The signs are not encouraging. Their candidate for the Chancellorship, Martin Schulz, formerly President of the European Parliament, turned out to be a disaster. Lacking in charisma and out of touch with the electorate he floundered in the job; and when he reneged on a promise not to serve in government himself and tried to become the next Foreign Minister the Party ran out of patience and he stepped down. His likely successor as Party Chairman, Andrea Nahles, is a former Minister of Labour who comes from the left wing of the party. There is nothing in her record so far that suggests that she will appeal to voters beyond the diminishing party faithful.

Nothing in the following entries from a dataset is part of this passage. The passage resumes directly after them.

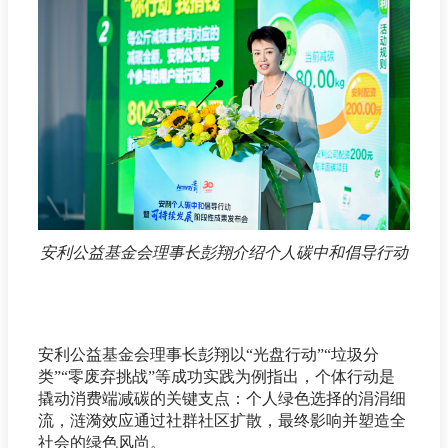
安利公益基金会理事长彭翔介绍个人碳中和倡导行动
安利公益基金会理事长彭翔以“光盘行动”“垃圾分
类”“零废弃挑战”等成功实践为例指出，个体行动是
撬动消费端减碳的关键支点：个人绿色选择的涓涓细
流，涟漪效应通过社群社区扩散，最终影响并塑造全
社会的绿色风尚。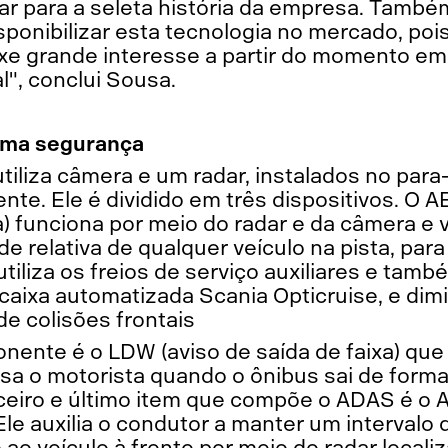
rar para a seleta história da empresa. Tamb
isponibilizar esta tecnologia no mercado, po
uxe grande interesse a partir do momento 
", conclui Sousa.
ima segurança
iliza câmera e um radar, instalados no para-
te. Ele é dividido em três dispositivos. O 
 funciona por meio do radar e da câmera e 
de relativa de qualquer veículo na pista, para 
utiliza os freios de serviço auxiliares e tam
aixa automatizada Scania Opticruise, e dimi
de colisões frontais
ente é o LDW (aviso de saída de faixa) que 
isa o motorista quando o ônibus sai de forma 
rceiro e último item que compõe o ADAS é o 
Ele auxilia o condutor a manter um intervalo 
ao veículo à frente por meio do radar local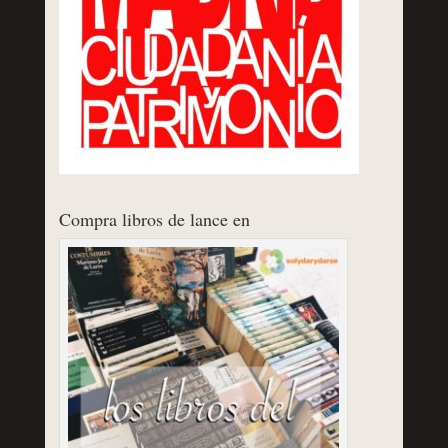
Compra libros de lance en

For the Christian Democrats the issue is succession. Merkel has implied that this will be her last term as Chancellor; and her selection of ministers for the new government seems to reflect succession planning.
She has brought in several new faces from the younger generation. Two of them, Julia Kloeckner at Agriculture and Jens Spahn, the Health Minister, are potential future leaders. So is Ursula von der Leyen, the Defence Minister, who stays on from the previous Cabinet. But the most hotly tipped is Annegret Kramp-Karrenbauer, the former Minister President of Saarland, who becomes the General Secretary of the CDU, the post which Merkel herself used as a springboard to the leadership of the party.
“Though in her last term as Chancellor, Merkel is no lame duck”
Merkel’s authority has been weakened by the delay in forming a government and by the speculation over who will succeed her. But she is still the dominant figure in both German and European politics. The German economy is booming and the German social model remains attractive and unchallenged. Though she may be in her last term as Chancellor, she is no lame duck.
But she will no longer have the support of her former Finance Minister, Wolfgang Schaeuble. His successor, who will also be Vice-Chancellor, will be Olaf Scholz, the Social Democrat former Mayor of Hamburg. Securing the Finance Ministry (as well as the Foreign Ministry) was the SPD’s big achievement in the coalition negotiations and losing it was, in Merkel’s words, painful for the CDU.
Scholz, though a fiscal conservative, is less associated with the mantra of budgetary austerity than Schaeuble. He has already said that he is less inclined to tell other European Union member states how to run their affairs; and the coalition agreement acknowledges that Germany’s contribution to the EU budget will have to rise and supports the conversion of the European Stability Mechanism into a permanent European Monetary Fund.
But President Macron and others should not count too many chickens. The main political concern in Germany now is immigration. Spending money on infrastructure projects in other EU countries or offering facilities for common credit will be no more popular under this government than they were before.
And Brexit? It is barely mentioned in the coalition agreement and was not discussed at all in the negotiations. It’s not something to which the new German government will pay much attention.